The combination of real-time enforcement at creation time and periodic drift detection after creation means that Azure Policy covers the full lifecycle — something CI/CD pipelines alone cannot do.
The Takeaway
CI/CD checks are valuable for catching issues early in the development process. But they are not a substitute for Azure Policy. Use both: CI/CD catches problems before deployment, Azure Policy catches them regardless of how deployment happens and continues enforcing after deployment.
Common Policy Scenarios
Scenario 1: Tagging Requirements
Every resource must have a cost-centre and environment tag. Without these tags, cost allocation becomes impossible.
Approach: Deploy a custom policy that denies resources without required tags — or use an Audit effect if you want visibility first.
Scenario 2: Encryption at Rest
All storage accounts must use customer-managed keys (CMK) for encryption.
Approach: Use the built-in "Storage accounts should use customer-managed keys" policy.
Scenario 3: Network Security
No public IP addresses in production subscriptions.
Approach: Custom policy that denies PublicIp address creation, with exclusions for dev/test environments.
Scenario 4: Monitoring Baseline
All resources must have diagnostic settings pointing to the central Log Analytics workspace.
Approach: DeployIfNotExists policy that creates diagnostic settings if they don't exist — this is the same pattern shown earlier in the Policy Effects section.
Policy Evaluation and Compliance State
When a policy is assigned, Azure evaluates all existing resources against it.

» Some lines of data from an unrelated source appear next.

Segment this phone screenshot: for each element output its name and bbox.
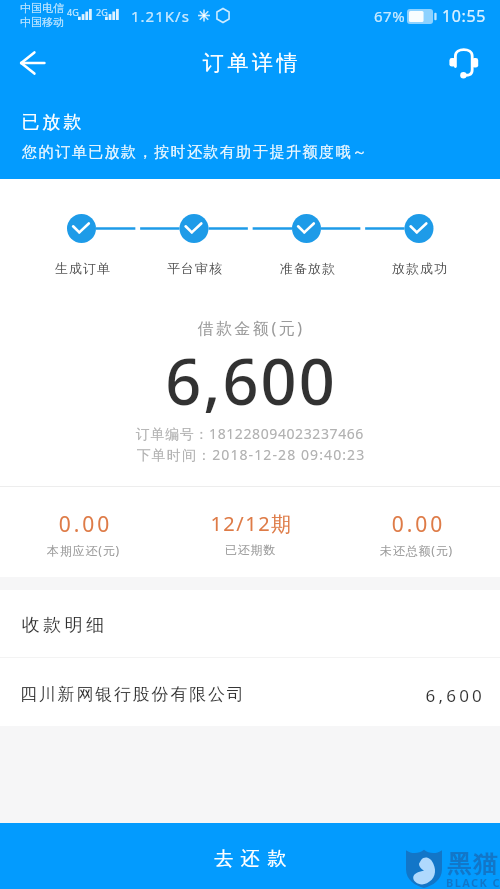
staticText: 12/12期 — [168, 510, 335, 537]
staticText: 准备放款 — [268, 260, 348, 276]
staticText: 放款成功 — [380, 260, 460, 276]
staticText: 已放款 — [20, 111, 83, 134]
staticText: 0.00 — [335, 510, 500, 539]
staticText: 未还总额(元) — [333, 542, 500, 558]
staticText: 10:55 — [442, 5, 486, 27]
staticText: 0.00 — [2, 510, 169, 539]
staticText: 已还期数 — [167, 542, 334, 557]
staticText: 中国电信 — [20, 1, 64, 15]
staticText: 借款金额(元) — [1, 317, 500, 339]
button[interactable]: Customer service — [442, 41, 486, 85]
staticText: 去还款 — [4, 847, 500, 871]
staticText: 4G — [67, 6, 79, 18]
staticText: 中国移动 — [20, 15, 64, 29]
staticText: 四川新网银行股份有限公司 — [20, 684, 246, 705]
staticText: 订单编号：181228094023237466 — [0, 424, 500, 443]
staticText: 黑猫 — [446, 849, 498, 879]
staticText: 平台审核 — [155, 260, 235, 276]
staticText: 生成订单 — [43, 260, 123, 276]
staticText: 6,600 — [0, 684, 485, 707]
staticText: BLACK CAT — [446, 875, 500, 889]
staticText: 67% — [374, 6, 406, 26]
staticText: 2G — [96, 6, 108, 18]
button[interactable]: 去还款 — [0, 823, 500, 889]
staticText: 您的订单已放款，按时还款有助于提升额度哦～ — [22, 143, 369, 162]
staticText: 收款明细 — [20, 614, 106, 637]
staticText: 下单时间：2018-12-28 09:40:23 — [1, 445, 500, 464]
button[interactable]: Back — [9, 41, 53, 85]
staticText: 6,600 — [1, 338, 500, 424]
staticText: 订单详情 — [2, 50, 500, 76]
staticText: 本期应还(元) — [0, 542, 167, 558]
staticText: 1.21K/s — [131, 6, 190, 26]
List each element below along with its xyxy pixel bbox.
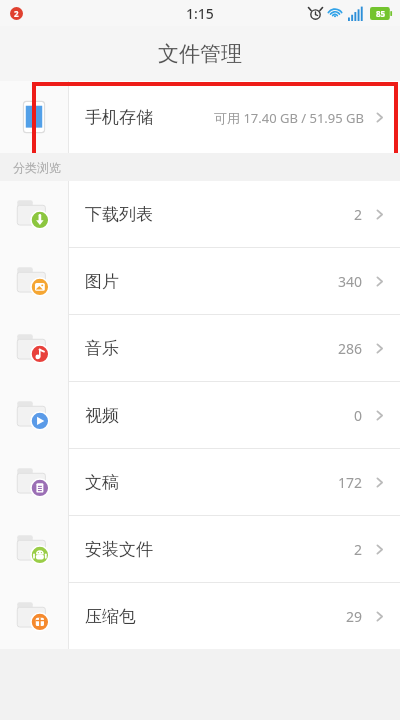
button[interactable]: 音乐 (0, 315, 400, 381)
button[interactable]: 手机存储 (0, 81, 400, 153)
staticText: 85 (376, 8, 386, 19)
staticText: 1:15 (186, 4, 214, 23)
button[interactable]: 下载列表 (0, 181, 400, 247)
staticText: 文稿 (85, 472, 119, 493)
staticText: 手机存储 (85, 107, 153, 128)
button[interactable]: 图片 (0, 248, 400, 314)
staticText: 340 (338, 272, 363, 291)
staticText: 文件管理 (158, 41, 242, 67)
staticText: 172 (338, 473, 363, 492)
staticText: 安装文件 (85, 539, 153, 560)
staticText: 可用 17.40 GB / 51.95 GB (214, 109, 365, 127)
staticText: 2 (14, 8, 19, 19)
staticText: 2 (354, 540, 363, 559)
button[interactable]: 压缩包 (0, 583, 400, 649)
button[interactable]: 视频 (0, 382, 400, 448)
button[interactable]: 安装文件 (0, 516, 400, 582)
staticText: 压缩包 (85, 606, 136, 627)
button[interactable]: 文稿 (0, 449, 400, 515)
staticText: 音乐 (85, 338, 119, 359)
staticText: 286 (338, 339, 363, 358)
staticText: 图片 (85, 271, 119, 292)
staticText: 分类浏览 (13, 160, 61, 175)
staticText: 下载列表 (85, 204, 153, 225)
staticText: 0 (354, 406, 363, 425)
staticText: 视频 (85, 405, 119, 426)
staticText: 29 (346, 607, 363, 626)
staticText: 2 (354, 205, 363, 224)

This evaluation isn't instant — it can take several minutes or even hours for large subscriptions.
Compliance States
| State | Meaning |
|---|---|
| Compliant | Resource matches the policy definition |
| Non-compliant | Resource violates the policy definition |
| NotApplicable | Policy doesn't apply to this resource type or property |
| NotScanned | Evaluation hasn't run yet (usually transient) |
Drift Detection
When a resource is modified after initial evaluation, Azure detects the drift and updates the compliance state. However, this isn't real-time — there's a delay of several minutes to hours depending on subscription size and policy complexity.
To see compliance status:
- Navigate to Policy → Compliance in the Azure portal
- Select the policy or initiative definition
- View resources by compliance state
Remediation Tasks
For policies with DeployIfNotExists or Modify effects, you can create a remediation task that fixes non-compliant resources:
- Go to the policy assignment
- Click Remediation → Add remediation task
- Select non-compliant resources (or all of them)
- The task runs asynchronously and reports progress
Warning: Remediation tasks modify your infrastructure. Always review which resources will be affected before running a remediation task at scale.
Key Takeaways
- Azure Policy definitions are templates; assignments to scopes make them active.
- Different effects (Deny, Audit, DeployIfNotExists, Modify) serve different governance strategies.
- RBAC controls access; policy controls configuration. They work together but solve different problems.
- Compliance evaluation isn't instant — drift detection has a delay.
- Remediation tasks can automatically fix non-compliant resources, but use them carefully.
- Azure Policy enforces on any resource Azure can see, including self-hosted infrastructure via Azure Arc — not just cloud-native services.
- CI/CD checks can be bypassed; Azure Policy enforces at creation time and after creation, making it much harder to bypass.